Age-related immunosenescence, defined as an increase in inflammaging and the decline of the immune system, leads to tissue dysfunction and increased risk for metabolic disease. The elderly population is expanding, leading to a heightened need for therapeutics to improve health span. With age, many alterations of the immune system are observed, including shifts in the tissue-resident immune cells, increased expression of inflammatory factors, and the accumulation of senescent cells, all of which are responsible for a chronic inflammatory loop. Adipose tissue and the immune cell activation within are of particular interest for their well-known roles in metabolic disease.
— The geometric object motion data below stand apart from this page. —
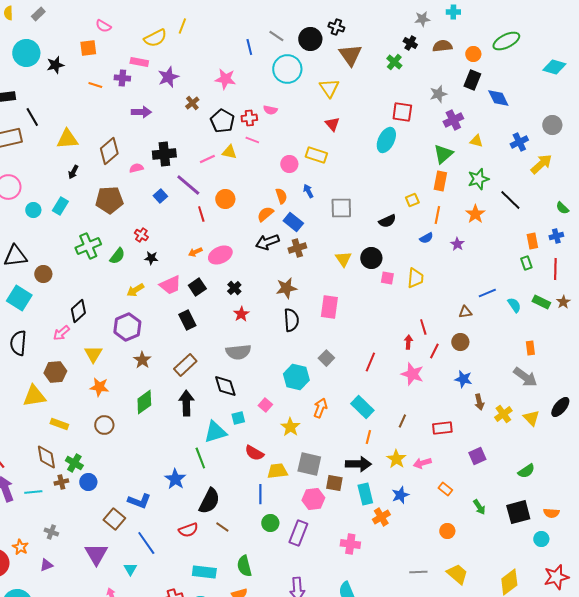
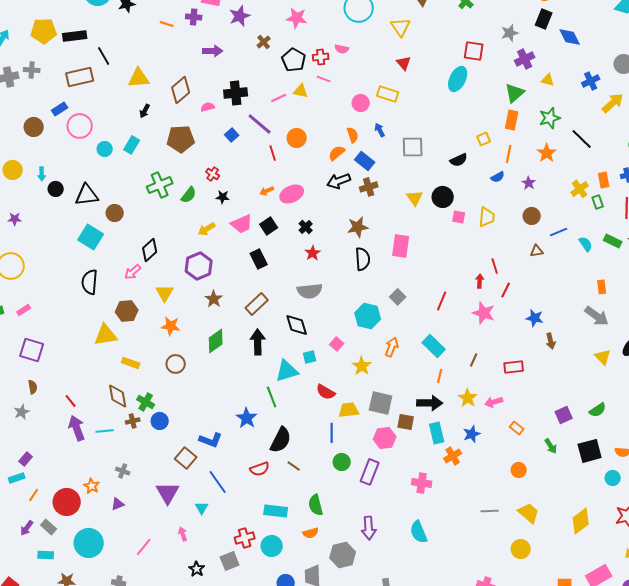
brown circle: (460, 342) -> (532, 216), moved
yellow cross: (503, 414) -> (580, 189), moved
purple square: (477, 456) -> (564, 415), moved

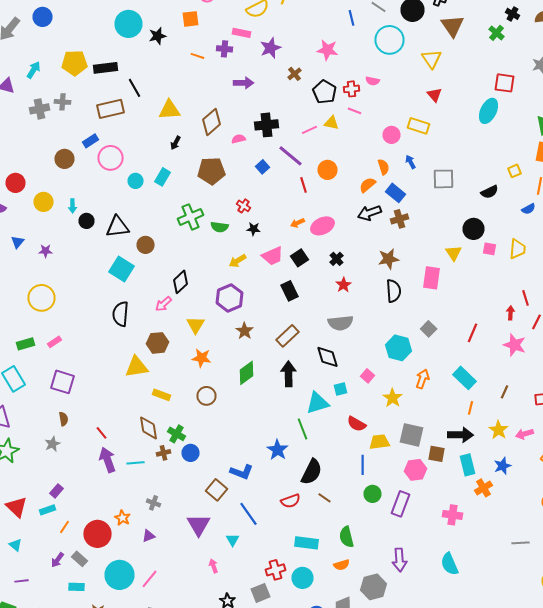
green semicircle: (189, 195) -> (220, 227), turned 60
yellow triangle: (415, 198) -> (454, 253), moved
pink line: (144, 547) -> (150, 579), moved

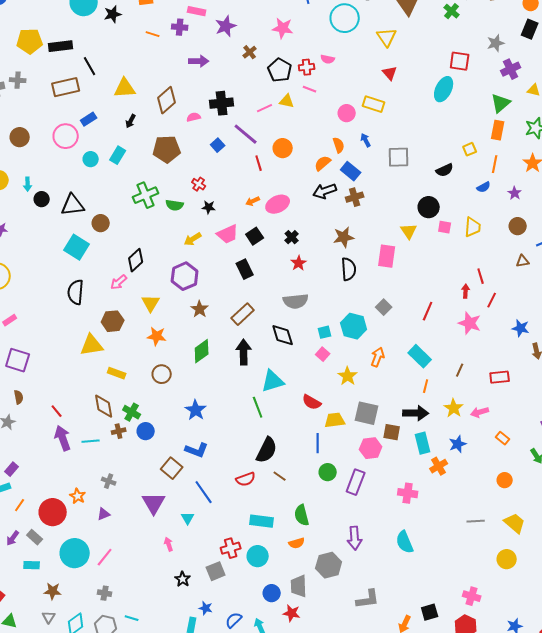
blue rectangle: (90, 141) -> (89, 119), moved
cyan square: (340, 389) -> (325, 332), moved
blue star: (278, 450) -> (196, 410), moved

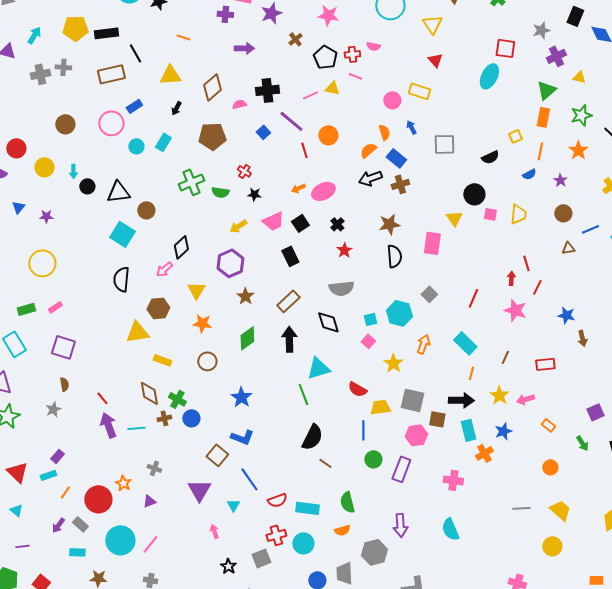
orange line: (153, 34) -> (183, 37), moved
red semicircle: (246, 479) -> (277, 500), moved

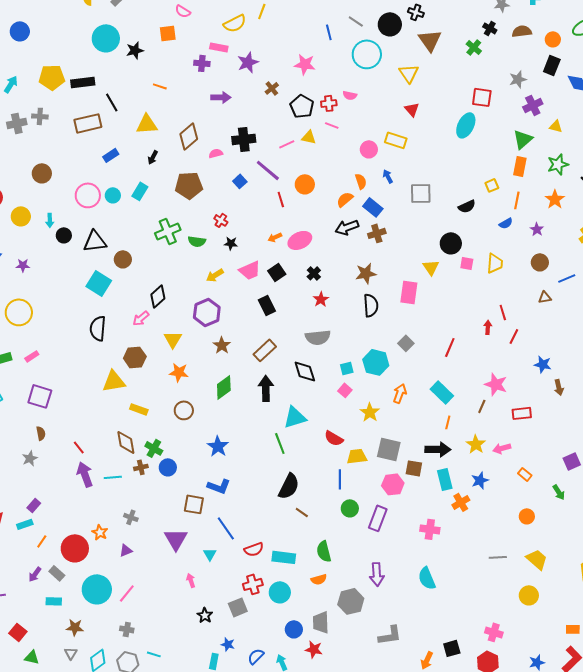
pink circle: (111, 123) -> (88, 195), moved
pink star: (515, 310) -> (496, 384), moved
brown square: (217, 455) -> (194, 504), turned -30

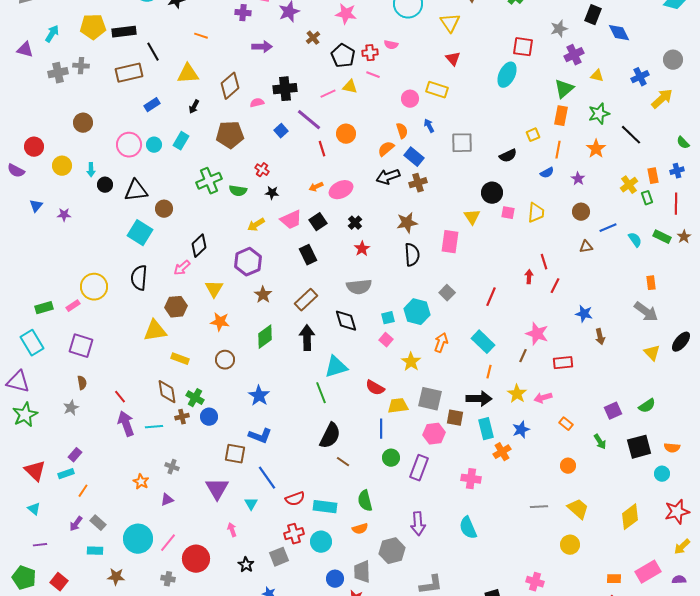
yellow circle: (19, 312) -> (94, 287), moved
red circle: (75, 548) -> (196, 559), moved

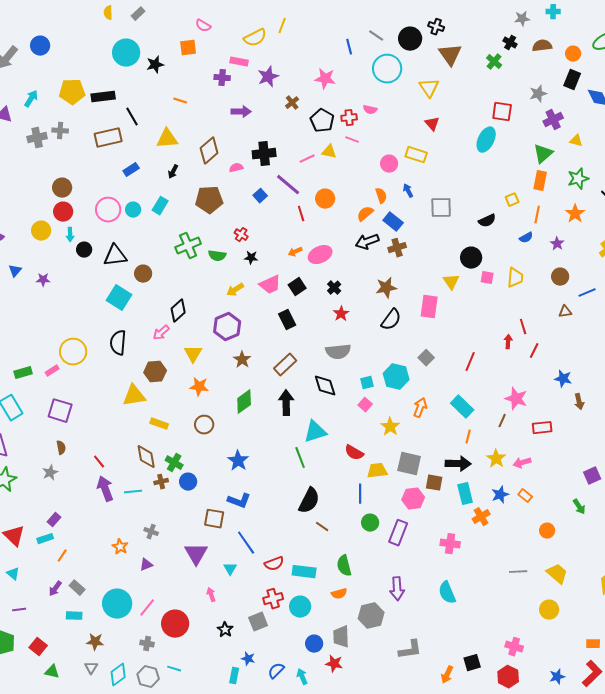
red circle: (34, 147) -> (63, 212), moved
black semicircle: (412, 255) -> (391, 320), turned 40
orange rectangle: (566, 424) -> (525, 496), moved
Recent literature reveals that adipose tissue is an organ in which signs of initial aging occur, including immune cell activation. Aged adipose tissue reveals changes in many innate and adaptive immune cell subsets, revealing a complex interaction that contributes to inflammation, increased senescence, impaired catecholamine-induced lipolysis, and impaired insulin sensitivity. Here, we will describe current knowledge surrounding age-related changes in immune cells while relating those findings to recent discoveries regarding immune cells in aged adipose tissue.

Figure 1

Aging of the mouse immune system. Shown is a timeline to compare mouse and human aging, along with broad phases of life: juvenile, mature adult, middle-aged, and old. The identified changes in the immune system of mice are listed at the top, and the typical comparison for mouse experiments are highlighted in brackets. Created in BioRender (BioRender.com).

Figure 2

Aged immune cells drive AT dysfunction. Shown is a schematic to describe the tissue maintaining immune cells within the AT in young, lean conditions (left side) and the accumulation of inflammatory immune cells in aged AT. The net sum of the changes in the tissue-maintaining and inflammatory cells leads to an accumulation of inflammation and loss of adipocyte function. Pre-adipocytes accumulate features of senescence, secrete a SASP, and tend to differentiate into fibroblasts as opposed to lipid-storing adipocytes. Adipocytes show reduced catecholamine and insulin signaling. A question mark indicates that age-related changes are unknown. Arrows indicate the direction of change compared with young mice. Changes in both male and female mice are included in this summary. Breg, regulatory B cell; Eo, eosinophils; GzmB, granzyme B; ILC2, innate lymphoid cell; Mac, macrophage. Created in BioRender (BioRender.com).